Agreed! Go for it. I don't know any of this software or the domain, so you are lead on this. If you've never collaborated on Github, you need to fork the repo, clone to your computer, checkout a new branch, make the change, commit and push to your remote, and then PR (pull request) the new feature to the master branch. Here you can read about the Github Flow if you need detail.

https://guides.github.com/introduction/flow/

So lets say I want to edit things, I see now: a docekr file, a scif file on github and a singularity file on singularity hub. How should I go about changing this? should I copy your git and modify it? then what? should I add the singularity file to it? then I should connect the repository to git?

You just read my mind, or I read yours? Haha. yes!! This is exactly what we can do. You can at this point just make changes to the Dockerfile and scif recipe, and don't worry about the Singularity file. Please read about the Github flow above to understand the "connection to git" - by way of being a repository (with a .git folder) it is already connected.

I read the documentation(s) carefully. I haven't seen any example of using scif as entry point to a docker, I thought that it is built in singularity. I understand that you did this for speed of development, but I need to understand how to modify that now.

You modify the scif via its recipe. The SCIF from the container that we built comes entirely from the Docker layers. You can just ignore the Singularity (singularity.lbl.gov) docs about SCIF and apps, we are using the client desribed here: https://sci-f.github.io/ The entire installation happens for both containers in the Dockerfile, like this:

# This installs the client
RUN pip install scif

# This adds the recipe file to the container
ADD pvacseq.scif /pvacseq.scif

# This installs everything, that's it! So edit this file.
RUN /opt/conda/bin/scif install /pvacseq.scif

It seems that singularity/scif is in its very early days, so I want to make a suggestion for a tutorial that will make it very easy to learn and appealing to people in comp. bio.
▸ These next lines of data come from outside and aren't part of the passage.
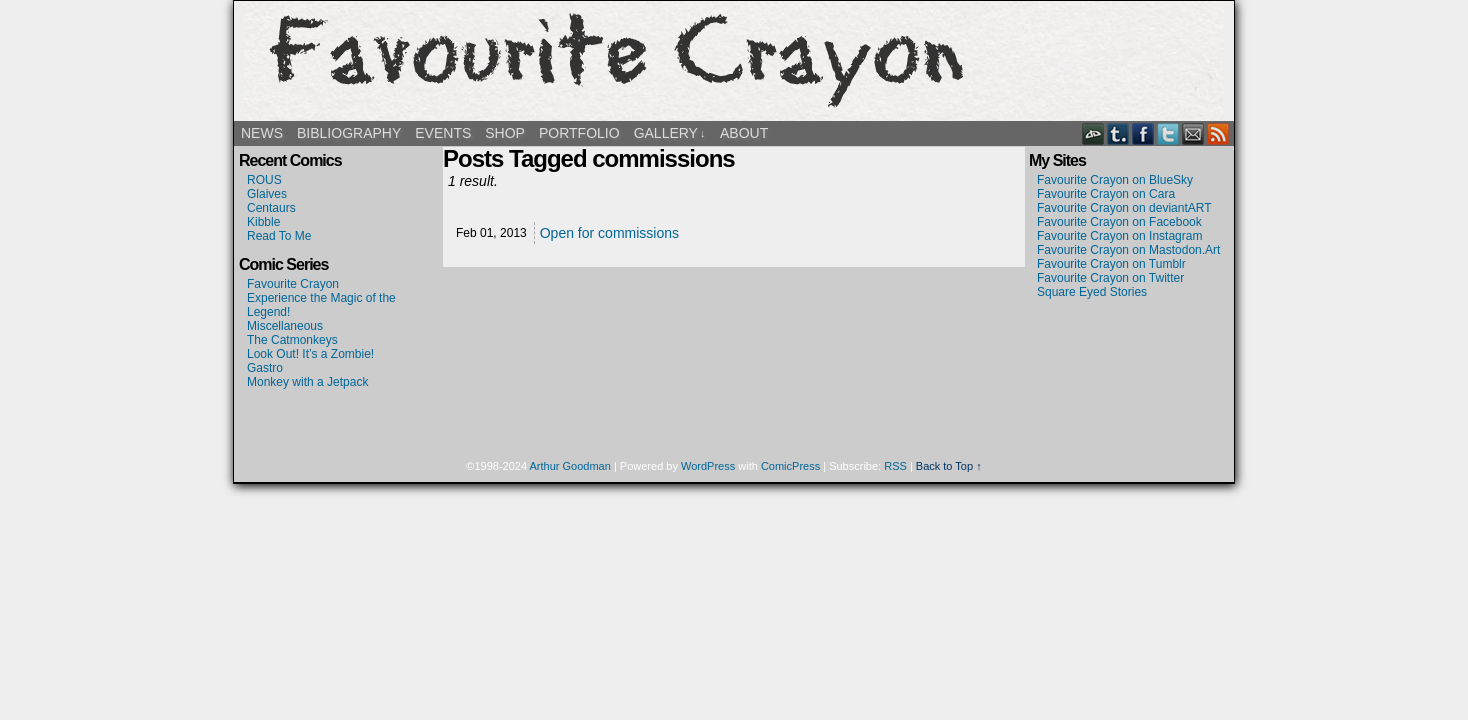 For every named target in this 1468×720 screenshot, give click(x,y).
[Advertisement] (1129, 371)
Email (1193, 133)
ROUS (264, 180)
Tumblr (1118, 133)
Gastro (265, 368)
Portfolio (579, 133)
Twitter (1168, 133)
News (262, 133)
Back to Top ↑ (949, 466)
That would be great! I'm actively working on these things around the clock, at least for domains I'm familiar with. If you might be able to contribute a comp bio tutorial, I will be glad to help and publish on the examples site here --> https://sci-f.github.io/apps/blog/

Say my goal is this: I have a file with illumina reads. I want to map the reads using START to the human genome and then I want to filter the reads that map to chromosome 1 using a python 2 script and output this into a file (I imagine that both are done in the same python2 conda environment). Then, I want to to run a script in python 3 that goes over the file and outputs a table in a file that indicate how many reads mapped to 0-1Mb, 1-2Mb, ect. (using a different conda environment)

This is very possible, and requires someone with domain experience such as yourself!

and take that from the start to the end -

Of course this is just my made up example but it will be very helpful to have a full development flow tutorial (i.e. instructing how to write the Singularity file, how to upload, how to pull how to run, how to look at the files etc. ) much easier (for me) than connecting dots from the singularity hub, singularity tutorial, docker tutorials and such. Anyway - just an idea that I think will be helpful, feel free to ignore if you don't think this is required :)

I will continue to do my best. If you find more hours in the day, please send them over with snacks.